第七十話 二日目の旅の旅の朝

「ふわあ、眠い……」

「ワフゥ……」

「グルル……」


 翌朝、馬車乗り場には昨日と同じく眠そうな一人と二匹の姿がありました。

 今日も、朝早くの出発です。

 馬車に乗れば寝ることができるので、何とか頑張って貰いましょう。


「今日からセレスティア伯爵領に入る。街道沿いに森が広がるから、何が現れるか分からないぞ」

「「「はい!」」」


 ブライアンさんの話に、私、トールさん、マヤさんが答えました。

 グミちゃんとハナちゃんも手を挙げているから、きっと大丈夫でしょう。

 今日は一般のお客さんもいるけど、警戒は続けないといけないね。

 ということで、次の村に向けて出発です。


「今日は曇り空だし、天気悪くなるかな?」

「うーん、多分大丈夫だよー」


 曇天の中、馬車は街道を進んでいきます。

 ハナちゃんの勘では今日は問題ないそうなので、雨具の心配はなさそうです。

 ちょっと気になったことを、ハナちゃんに聞いてみましょう。


「ハナちゃん、妖精ってこの辺には多いの?」

「うーん、結構いると思うよ。魔力があるから、妖精が集まりやすいの。あと、美味しい果物も多いよ!」


 ハナちゃんの回答に、グミちゃんもうんうんと頷いていました。

 この前のゴブリン騒ぎはあったけど、森の中は動植物でいっぱいだった。

 薬草もとても豊富だし、冒険者にとってもとても良い環境だった。

 妖精にとっても住みやすいのでしょうね。

 そんなこんなで森に入ると、狙っていたかのように五頭のオオカミの群れが私たちの前に現れました。


「「「グルル、ガウガウガウ!」」」


 オオカミは、大声をあげて私たちを威嚇しています。

 普通だったらかなりの脅威なのですが、どうやらオオカミは眠れる獅子を起こしたみたいです。


「うるさーい! せっかく気持ちよく寝ていたのに!」

「アオン!」

「グルル!」


 馬車の中ですやすやと眠っていたカナさん、タマちゃん、ムギちゃんが、滅茶苦茶怒りながらオオカミの群れに突っ込んでいきました。

 うわあ、オオカミをボッコボコにしているよ。

 五分もかからずに、オオカミは沈黙することになりました。

 そして、一人と二匹は直ぐに馬車に戻ってきてまた寝ちゃいました。

 うん、後始末は私たちがするのね。

 グミちゃんが血抜きをして私の魔法袋にしまうけど、オオカミに大声で起こされた恨みを思いっきりぶつけています。

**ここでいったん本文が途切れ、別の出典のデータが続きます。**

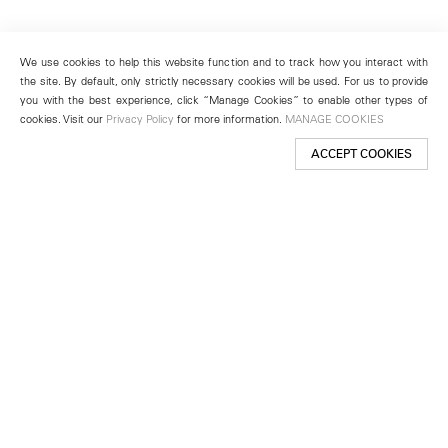
We use cookies to help this website function and to track how you interact with
the site. By default, only strictly necessary cookies will be used. For us to provide
you with the best experience, click “Manage Cookies” to enable other types of
cookies. Visit our
Privacy Policy
for more information.
MANAGE COOKIES
ACCEPT COOKIES
New York
501 West 24th Street
New York, NY 10011
Telephone +1 212 255 2923
newyork@lehmannmaupin.com
Seoul
213 Itaewon-ro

 うーん、これは買取査定はマイナスになるだろうなあ。

 そんなこんなで馬車は進んで行き、休憩スペースに辿り着きました。


「うーん、もう少しお菓子を食べたいな」

「おい、流石に食べ過ぎだぞ」

「だって、朝食殆ど食べてないんだもん」


 トールさんに突っ込まれながらも、カナさんは大量にお菓子を食べています。

 因みに、タマちゃんとムギちゃんは眠くても朝食はしっかりと食べる派です。

 でも、かなさんと同じくお菓子を食べているけど。


「ほらほら、そろそろ出発……」


 ブライアンさんが苦笑しながらカナさんたちに声をかけた時、視線を森の方に向けました。

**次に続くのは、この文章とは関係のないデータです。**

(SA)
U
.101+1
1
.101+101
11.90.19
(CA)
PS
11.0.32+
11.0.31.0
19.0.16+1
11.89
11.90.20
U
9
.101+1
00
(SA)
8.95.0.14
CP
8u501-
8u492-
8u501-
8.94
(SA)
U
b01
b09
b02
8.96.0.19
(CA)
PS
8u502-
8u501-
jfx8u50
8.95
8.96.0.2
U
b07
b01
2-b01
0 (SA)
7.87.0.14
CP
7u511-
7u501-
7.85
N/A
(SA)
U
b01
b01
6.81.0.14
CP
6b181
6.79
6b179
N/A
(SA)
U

 グミちゃんも、ブライアンさんと同じく視線を森に向けます。

 その間に、私は広範囲探索魔法を使用します。


 シュイーン、ぴかー。


「何かがかなりの速度で近づいてきます。えっと、反応は一つです」

「一般客を馬車に乗せて、馬車を囲むように陣形を取れ!」

「「「はい!」」」

「アオン!」

「グルル!」


 私の話を聞いたブライアンさんが、素早く指示を出します。

 そして、私は反応が向かってくる方に対峙します。

 なんか、嫌な感じがするよ。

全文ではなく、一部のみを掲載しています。